I look up at the hole in the rocks above me, and then I head towards it. I crouch to enter the cave.
Inside, I perch on a slab, and I switch on the light on my phone. Everything is pink and glistening.
The water in this cave is said to be holy. This has been a pilgrimage site for hundreds of years, helping ease sickness and grief. I dip my hand into a shallow pool and feel a tingle run up my arm, straight to my heart.
“Mum,” I whisper. “I miss you.”
My voice echoes around the chamber.
Mum’s ashes ended up in the sea. Dad tipped them off the pier at Weston-super-Mare. He left me at home with my aunt Marie. I don’t remember that day, but I do remember searching for my mum in rock pools while I was on holiday in South Wales.
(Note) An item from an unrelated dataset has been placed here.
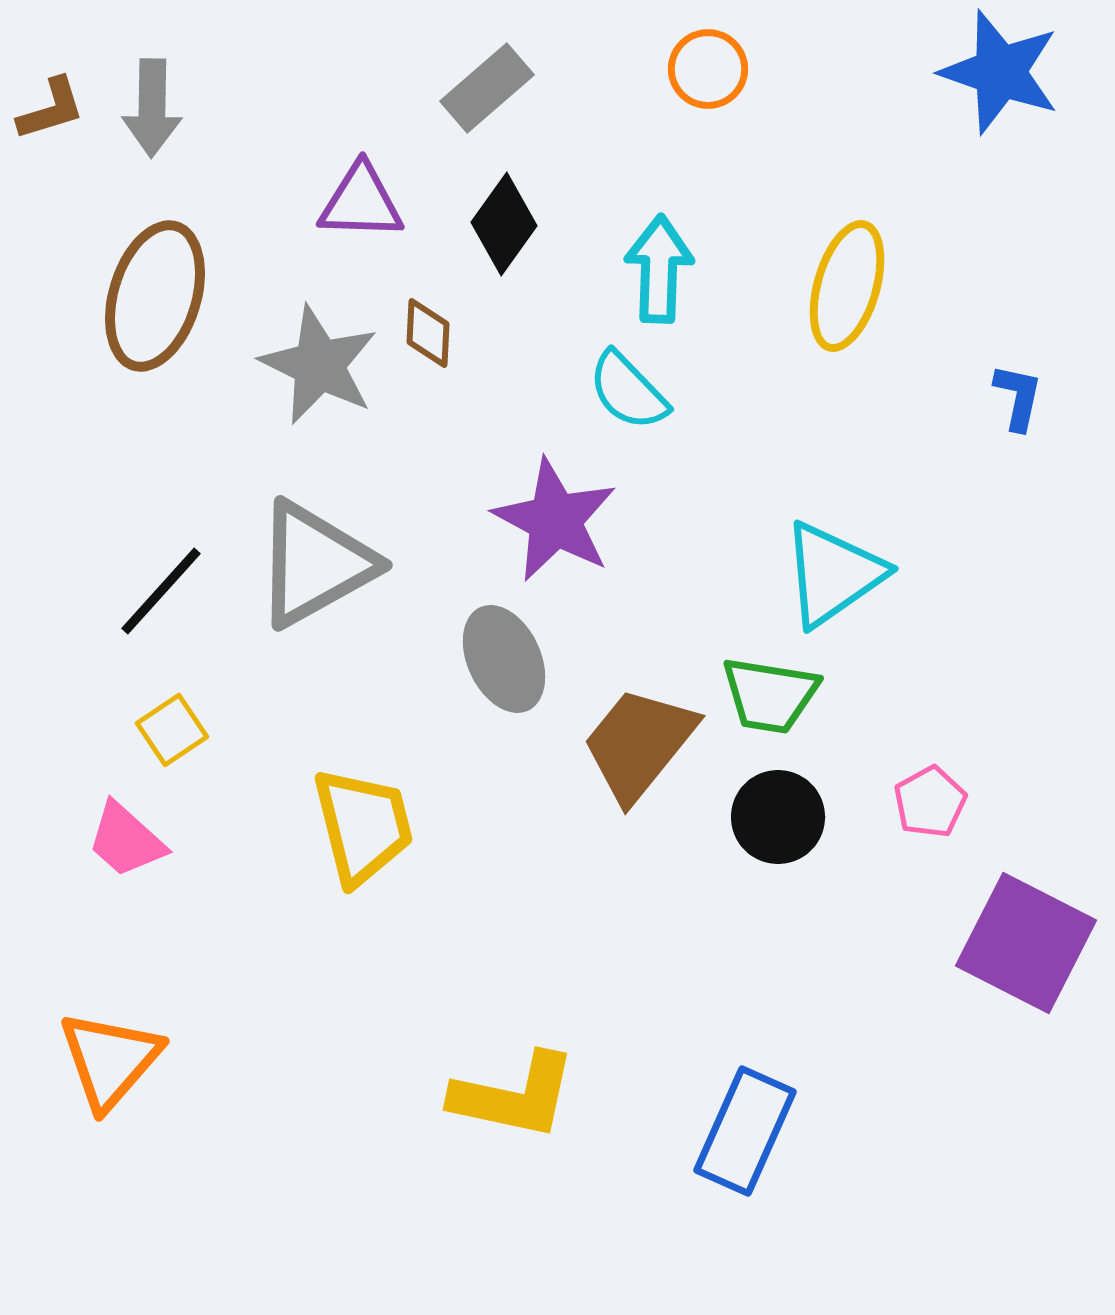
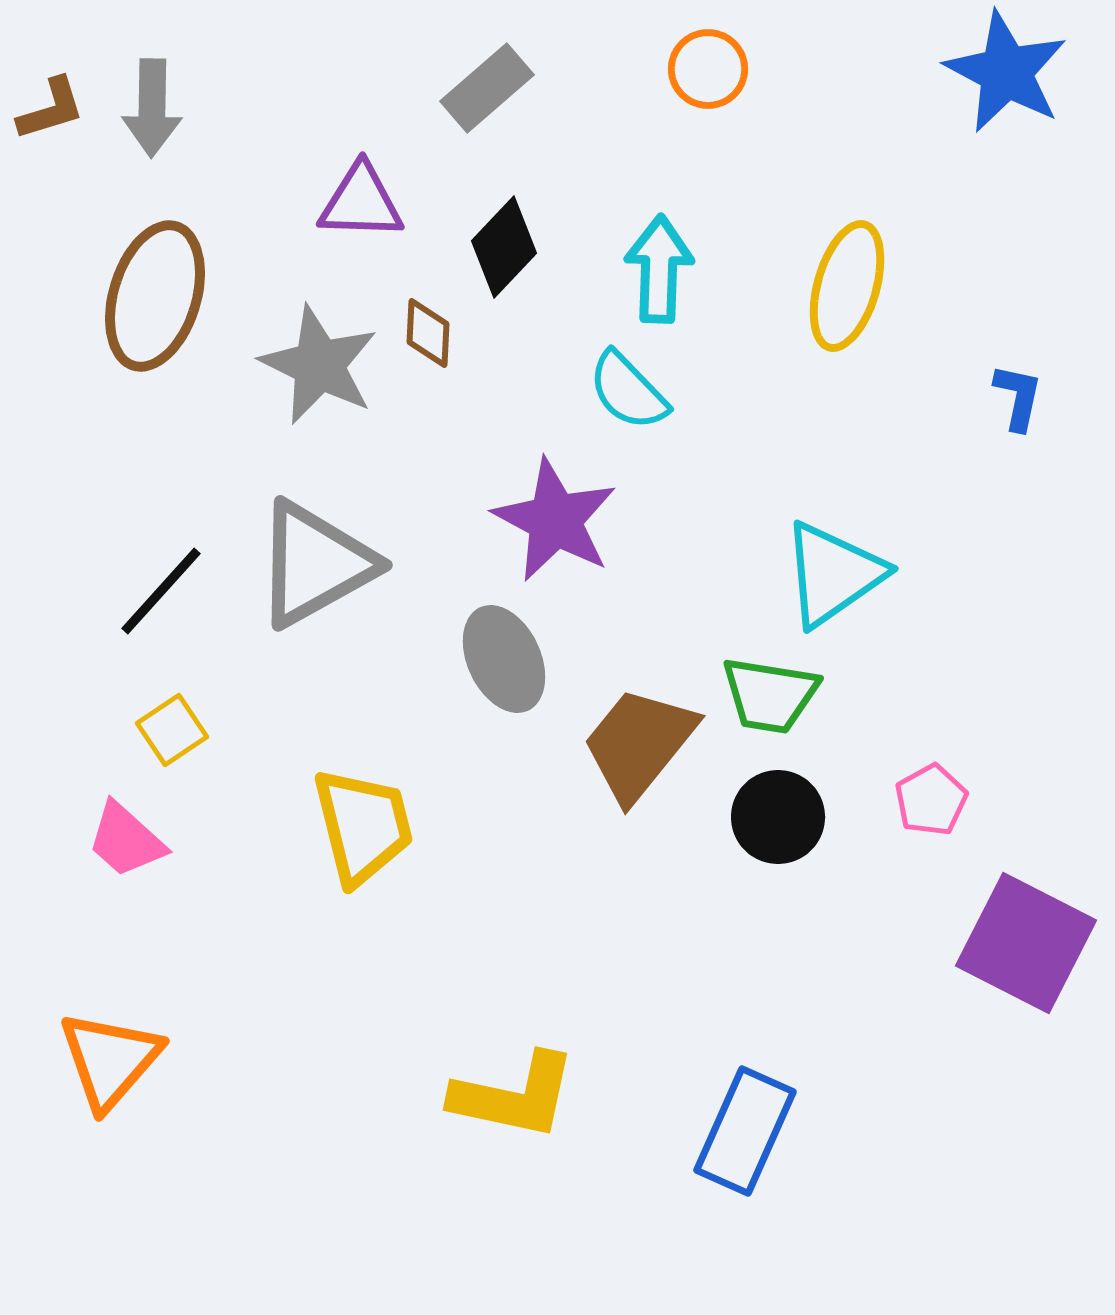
blue star: moved 6 px right; rotated 9 degrees clockwise
black diamond: moved 23 px down; rotated 8 degrees clockwise
pink pentagon: moved 1 px right, 2 px up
I wonder when my next dive will be. Obviously, I haven’t quit diving yet—not now that everything’s so uncertain. If James is going to leave me, what’s the point? But I’m not missing it as I normally do.
Soon, the water will rise so much that going back won’t be an option.
I climb down the steps and emerge into the afternoon sunlight, flooded with unexpected relief.
As I retrace my steps back towards the main beach, my phone vibrates. Is Rachel calling to check I haven’t killed myself? Is James ready to talk? No. It’s a London number.
“Miss Dean,” says an unfamiliar male voice. “This is Pim Jansen. I’m a recruiting assistant at the Mars Project. I’m not sure if you realise this, but your online entry has amassed over one thousand votes. In addition to this, you impressed the moderator at the conference you attended.”
“I did?”
“We love your CV, Miss Dean. Your diving experience is of particular interest. I’m delighted to inform you that we have selected you for an interview, which will take place at the end of the month in Washington, DC.”
“An interview? In Washington? I thought you were based in the Netherlands?”
“The fantastic news is that we’ve recently entered into a partnership with a popular American soda company. This incredible dream of ours is very quickly becoming a reality!” The stranger informs me that he’ll send an email confirming my flight details. He wishes me good luck.
Good luck.
I’ll need it, although I’m not sure which direction to channel it in.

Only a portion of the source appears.